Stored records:
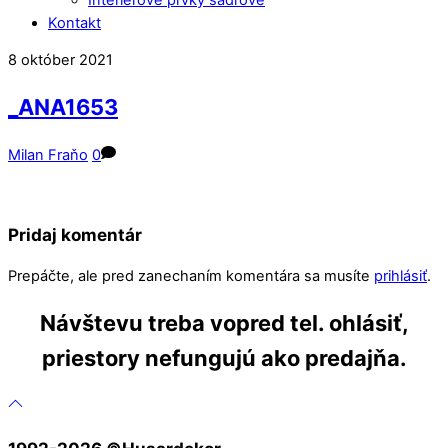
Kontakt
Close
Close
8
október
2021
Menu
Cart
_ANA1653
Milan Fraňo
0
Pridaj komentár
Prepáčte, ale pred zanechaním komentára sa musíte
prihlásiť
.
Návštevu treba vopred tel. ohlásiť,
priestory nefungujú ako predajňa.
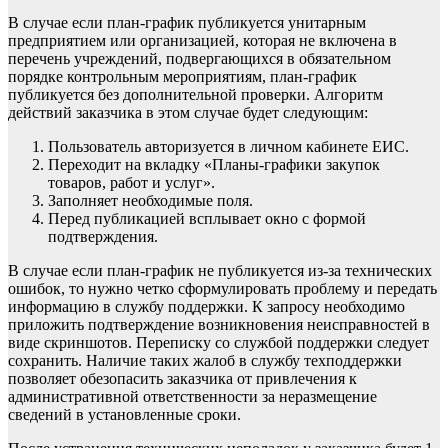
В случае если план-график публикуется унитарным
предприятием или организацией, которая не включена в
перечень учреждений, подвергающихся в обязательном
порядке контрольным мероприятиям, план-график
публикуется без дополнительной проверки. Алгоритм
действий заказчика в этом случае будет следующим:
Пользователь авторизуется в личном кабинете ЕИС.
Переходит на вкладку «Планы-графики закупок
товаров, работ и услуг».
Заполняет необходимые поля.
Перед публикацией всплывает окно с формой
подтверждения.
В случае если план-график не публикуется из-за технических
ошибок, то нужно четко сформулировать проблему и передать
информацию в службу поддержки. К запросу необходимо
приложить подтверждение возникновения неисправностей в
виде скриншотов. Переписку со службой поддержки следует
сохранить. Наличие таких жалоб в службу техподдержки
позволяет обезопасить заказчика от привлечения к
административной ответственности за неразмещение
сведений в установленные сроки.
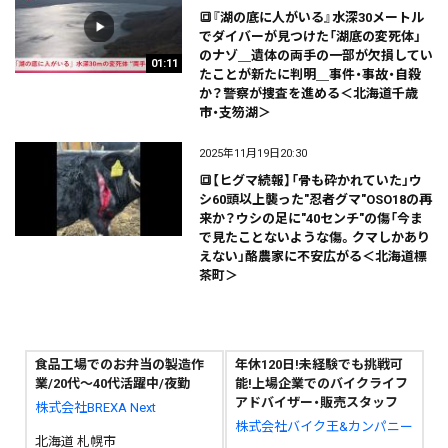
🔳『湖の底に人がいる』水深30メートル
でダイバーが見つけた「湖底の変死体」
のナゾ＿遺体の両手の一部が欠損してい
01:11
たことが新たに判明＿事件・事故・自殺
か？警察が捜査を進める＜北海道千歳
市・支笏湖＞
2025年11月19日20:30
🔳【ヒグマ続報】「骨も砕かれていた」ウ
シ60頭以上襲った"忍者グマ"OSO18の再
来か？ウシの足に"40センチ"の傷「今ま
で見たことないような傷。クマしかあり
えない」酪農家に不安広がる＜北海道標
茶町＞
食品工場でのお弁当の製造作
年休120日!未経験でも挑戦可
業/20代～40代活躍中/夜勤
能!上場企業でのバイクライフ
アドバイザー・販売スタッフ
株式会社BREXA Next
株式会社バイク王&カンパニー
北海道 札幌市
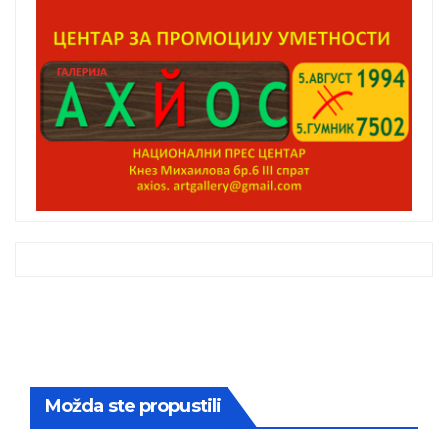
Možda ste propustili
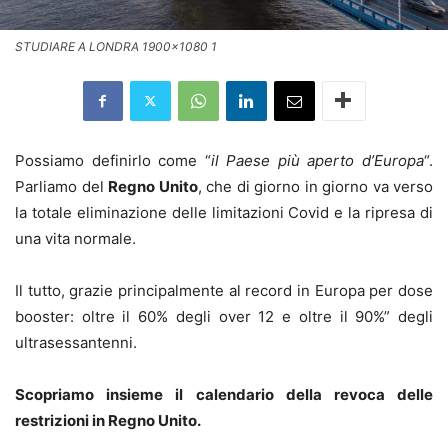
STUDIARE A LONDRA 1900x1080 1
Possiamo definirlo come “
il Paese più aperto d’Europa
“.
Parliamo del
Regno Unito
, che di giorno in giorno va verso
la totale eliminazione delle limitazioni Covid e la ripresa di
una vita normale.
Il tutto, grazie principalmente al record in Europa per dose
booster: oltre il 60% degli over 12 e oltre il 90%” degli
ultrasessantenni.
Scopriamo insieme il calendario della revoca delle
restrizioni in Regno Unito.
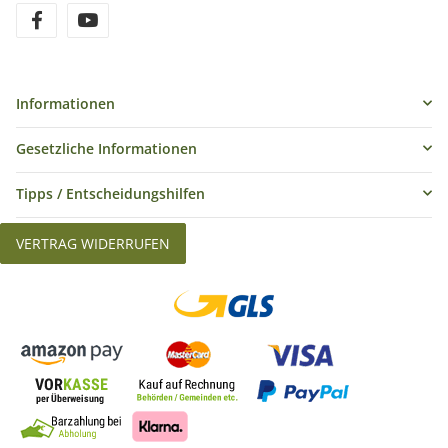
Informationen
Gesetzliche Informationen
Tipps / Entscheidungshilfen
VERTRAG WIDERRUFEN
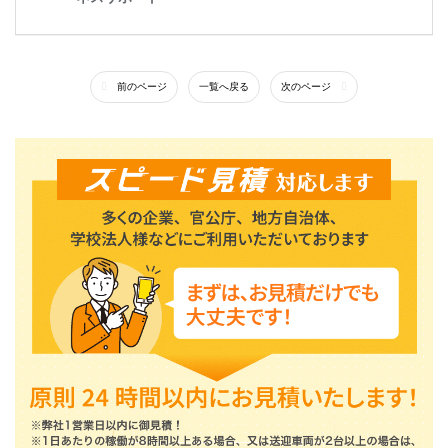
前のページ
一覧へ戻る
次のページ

* * *

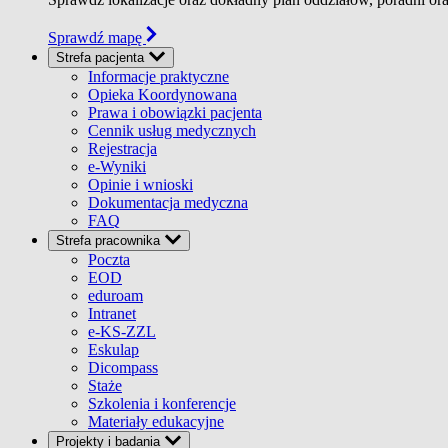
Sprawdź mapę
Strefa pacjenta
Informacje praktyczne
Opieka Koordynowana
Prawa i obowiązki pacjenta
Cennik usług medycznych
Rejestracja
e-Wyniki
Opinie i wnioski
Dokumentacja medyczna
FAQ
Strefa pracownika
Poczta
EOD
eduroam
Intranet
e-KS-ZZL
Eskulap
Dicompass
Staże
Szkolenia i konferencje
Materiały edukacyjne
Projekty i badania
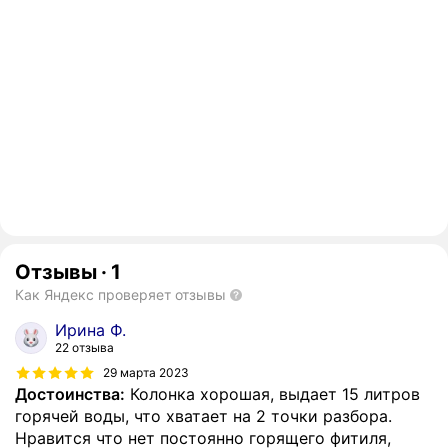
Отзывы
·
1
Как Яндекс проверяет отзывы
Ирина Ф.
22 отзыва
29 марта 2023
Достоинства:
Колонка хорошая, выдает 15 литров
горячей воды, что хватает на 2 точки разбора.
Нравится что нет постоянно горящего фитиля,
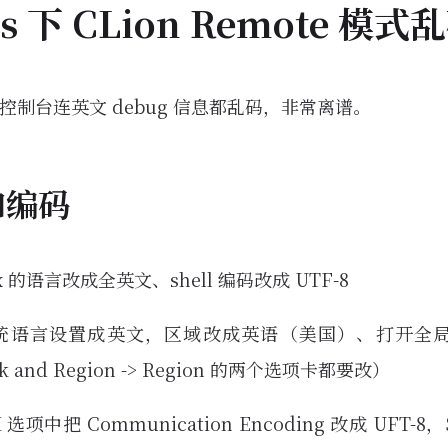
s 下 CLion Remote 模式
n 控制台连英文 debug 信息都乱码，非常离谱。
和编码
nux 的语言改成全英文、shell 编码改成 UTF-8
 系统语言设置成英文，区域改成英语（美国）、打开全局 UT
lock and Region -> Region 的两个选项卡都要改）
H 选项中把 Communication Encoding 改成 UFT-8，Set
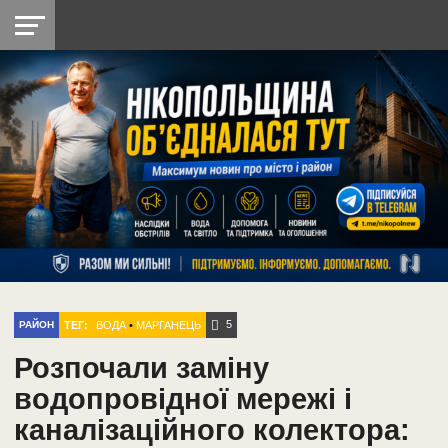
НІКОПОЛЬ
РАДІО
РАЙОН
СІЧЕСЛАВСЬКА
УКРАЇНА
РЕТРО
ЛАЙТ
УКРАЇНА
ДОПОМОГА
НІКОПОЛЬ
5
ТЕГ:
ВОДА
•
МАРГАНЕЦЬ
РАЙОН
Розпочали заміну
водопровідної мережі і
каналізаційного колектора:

THE PROBLEM -> Collect each line of the entries that has the word "случае", copying it in full.

RESPONSE BELOW ->
В случае если план-график публикуется унитарным
действий заказчика в этом случае будет следующим:
В случае если план-график не публикуется из-за технических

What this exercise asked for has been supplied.